我真的不知道该如何称呼,但是我的问题是,我正在做一个具有基本SMA交叉的交易算法。代码如下:
import pandas as pd
import pandas_datareader as data
import datetime as dt
import numpy as np
start = dt.datetime(2017, 1, 1)
end = dt.datetime(2020, 1, 20)
d = data.get_data_yahoo('URI', start, end)

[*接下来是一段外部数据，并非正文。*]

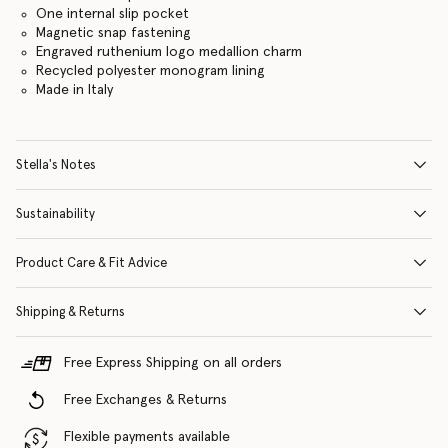
One internal slip pocket
Magnetic snap fastening
Engraved ruthenium logo medallion charm
Recycled polyester monogram lining
Made in Italy
Stella's Notes
Sustainability
Product Care & Fit Advice
Shipping & Returns
Free Express Shipping on all orders
Free Exchanges & Returns
Flexible payments available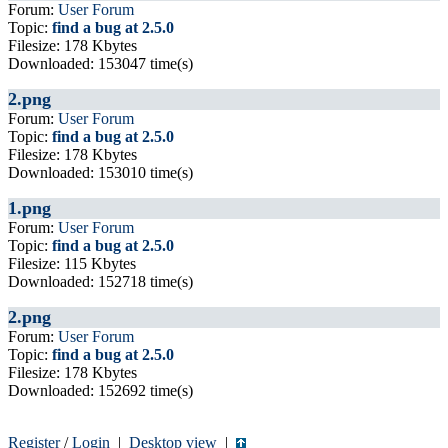
Forum:
User Forum
Topic:
find a bug at 2.5.0
Filesize: 178 Kbytes
Downloaded: 153047 time(s)
2.png
Forum:
User Forum
Topic:
find a bug at 2.5.0
Filesize: 178 Kbytes
Downloaded: 153010 time(s)
1.png
Forum:
User Forum
Topic:
find a bug at 2.5.0
Filesize: 115 Kbytes
Downloaded: 152718 time(s)
2.png
Forum:
User Forum
Topic:
find a bug at 2.5.0
Filesize: 178 Kbytes
Downloaded: 152692 time(s)
Register
/
Login
|
Desktop view
|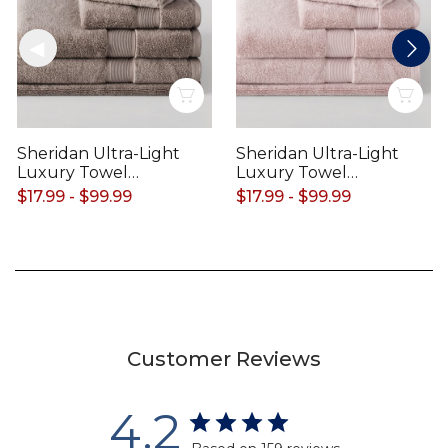
Quick View
Qui
Sheridan Ultra-Light
Sheridan Ultra-Light
Luxury Towel
Luxury Towel
Range
Range
$17.99 - $99.99
$17.99 - $99.99
Customer Reviews
4.2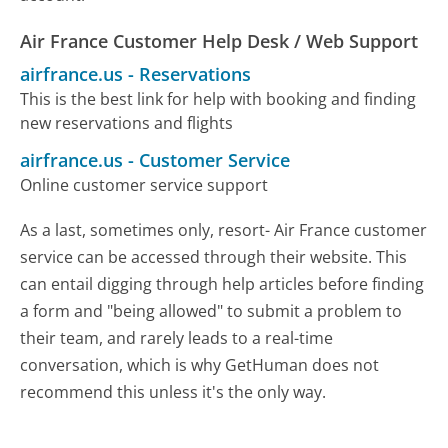
Air France Customer Help Desk / Web Support
airfrance.us
-
Reservations
This is the best link for help with booking and finding
new reservations and flights
airfrance.us
-
Customer Service
Online customer service support
As a last, sometimes only, resort- Air France customer
service can be accessed through their website. This
can entail digging through help articles before finding
a form and "being allowed" to submit a problem to
their team, and rarely leads to a real-time
conversation, which is why GetHuman does not
recommend this unless it's the only way.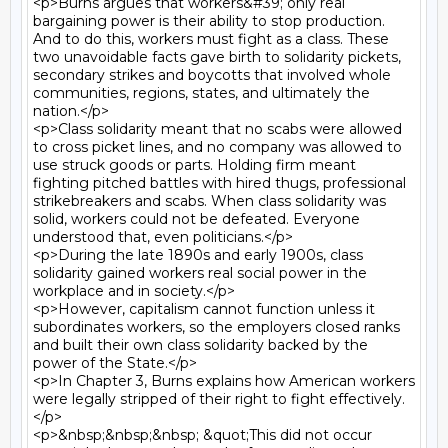
<p>Burns argues that workers&#39; only real 
bargaining power is their ability to stop production. 
And to do this, workers must fight as a class. These 
two unavoidable facts gave birth to solidarity pickets, 
secondary strikes and boycotts that involved whole 
communities, regions, states, and ultimately the 
nation.</p>

<p>Class solidarity meant that no scabs were allowed 
to cross picket lines, and no company was allowed to 
use struck goods or parts. Holding firm meant 
fighting pitched battles with hired thugs, professional 
strikebreakers and scabs. When class solidarity was 
solid, workers could not be defeated. Everyone 
understood that, even politicians.</p>

<p>During the late 1890s and early 1900s, class 
solidarity gained workers real social power in the 
workplace and in society.</p>

<p>However, capitalism cannot function unless it 
subordinates workers, so the employers closed ranks 
and built their own class solidarity backed by the 
power of the State.</p>

<p>In Chapter 3, Burns explains how American workers 
were legally stripped of their right to fight effectively.
</p>

<p>&nbsp;&nbsp;&nbsp; &quot;This did not occur 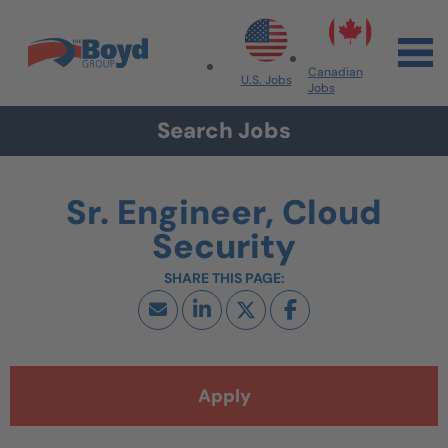
Skip to navigation
Skip to content
Search All Jobs at Boyd Group
Canadian
U.S. Jobs
Jobs
Search Jobs
Sr. Engineer, Cloud
Security
Apply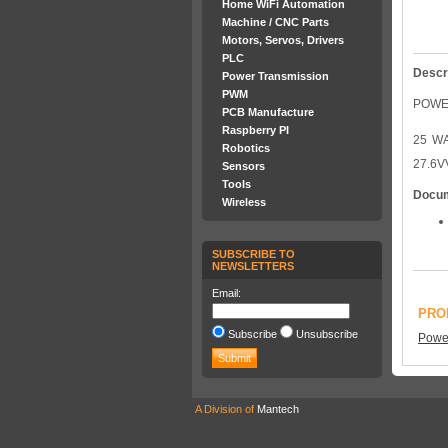
Home WiFi Automation
Machine / CNC Parts
Motors, Servos, Drivers
PLC
Descr
Power Transmission
PWM
POWER
PCB Manufacture
Raspberry PI
25 WA
Robotics
27.6V
Sensors
Tools
Docu
Wireless
SUBSCRIBE TO
NEWSLETTERS
Email:
PRO
Subscribe
Unsubscribe
Power
A Division of
Mantech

d['sma50'] = np.round(d['Close'].rolling(window=2).mean())
d['sma200'] = np.round(d['Close'].rolling(window=14).mean(), decimals = 2)

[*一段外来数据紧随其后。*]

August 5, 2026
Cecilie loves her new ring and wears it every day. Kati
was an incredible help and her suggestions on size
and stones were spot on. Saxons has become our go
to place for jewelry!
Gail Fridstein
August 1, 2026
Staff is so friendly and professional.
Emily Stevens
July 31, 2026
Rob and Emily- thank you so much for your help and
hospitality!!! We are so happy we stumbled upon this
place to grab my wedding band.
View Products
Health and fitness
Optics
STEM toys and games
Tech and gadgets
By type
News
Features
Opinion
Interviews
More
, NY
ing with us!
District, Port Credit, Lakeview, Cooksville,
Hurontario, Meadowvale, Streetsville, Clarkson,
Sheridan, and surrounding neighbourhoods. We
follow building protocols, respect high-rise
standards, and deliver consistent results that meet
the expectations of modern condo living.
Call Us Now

d['200-50'] = d['sma200'] - d['sma50']
_buy = -2
d['Crossover_Long'] = np.where(d['200-50'] < _buy, 1, 0)
d['buy'] = np.where(d['Crossover_Long']==1, 'buy', 'sell')

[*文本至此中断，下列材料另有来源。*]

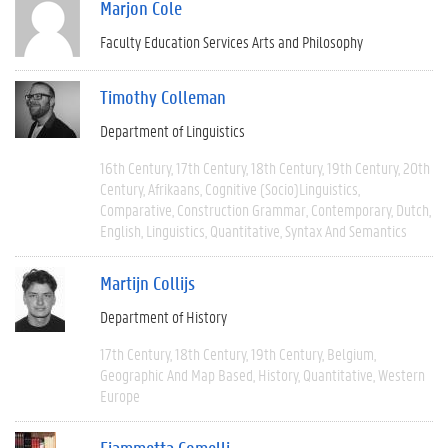
Marjon Cole
Faculty Education Services Arts and Philosophy
Timothy Colleman
Department of Linguistics
16th Century
17th Century
18th Century
19th Century
20th
Century
Afrikaans
Cognitive (socio)linguistics
Comparative
Construction Grammar
Contemporary
Dutch
English
Linguistics
Quantitative
Syntax And Semantics
Martijn Collijs
Department of History
17th Century
18th Century
19th Century
Belgium
Geographic And Map Based
History
Quantitative
Western
Europe
Fiammetta Comelli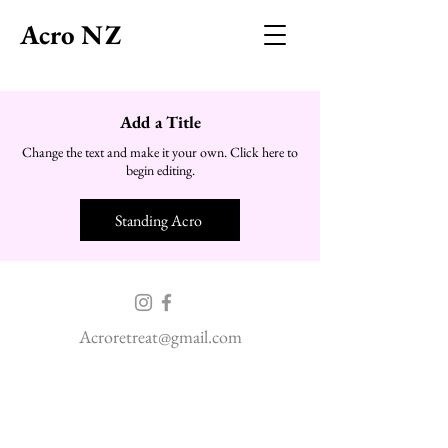
Acro NZ
Add a Title
Change the text and make it your own. Click here to
begin editing.
Standing Acro
Acroretreat@gmail.com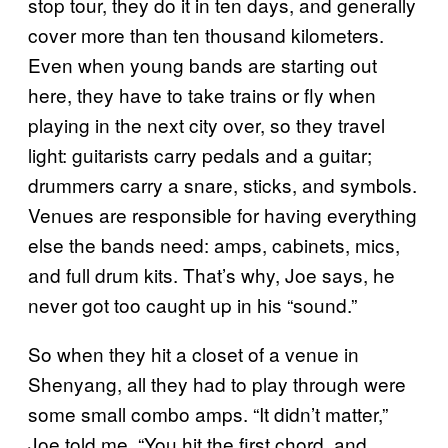
stop tour, they do it in ten days, and generally
cover more than ten thousand kilometers.
Even when young bands are starting out
here, they have to take trains or fly when
playing in the next city over, so they travel
light: guitarists carry pedals and a guitar;
drummers carry a snare, sticks, and symbols.
Venues are responsible for having everything
else the bands need: amps, cabinets, mics,
and full drum kits. That’s why, Joe says, he
never got too caught up in his “sound.”
So when they hit a closet of a venue in
Shenyang, all they had to play through were
some small combo amps. “It didn’t matter,”
Joe told me, “You hit the first chord. and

pd.set_option('display.max_rows', 400)
d.drop(['High', 'Low', 'Volume', 'Adj Close', 'Open'], axis=1, inplace=True)
d.dropna(inplace=True)
d.head()
所以前5行是:
Close sma50 sma200 200-50 Crossover_Long buy
Date
2017-01-23 110.110001 111.0 109.04 -1.96 0 sell
2017-01-24 113.610001 112.0 109.35 -2.65 1 buy
2017-01-25 114.260002 114.0 109.67 -4.33 1 buy
2017-01-26 127.059998 121.0 110.87 -10.13 1 buy
2017-01-27 128.259995 128.0 112.22 -15.78 1 buy
如果有1,则应该买入;如果有0,则应该卖出。现在的问题是一种解决方法,即当sma2高于sma14时,而不是继续写sma2时,仅在出现交叉时才打印1。然后在中间设置0,直到下一个分频器为止。有任何想法吗?谢谢!
答案 0 :(得分:0)
您可以在diff()系列上使用Crossover_Long方法-因为它已经被编码为0或1,所以当它改变状态时,一行将得到1或-1的差异只要。然后只需查找非0行并相应地进行标记即可。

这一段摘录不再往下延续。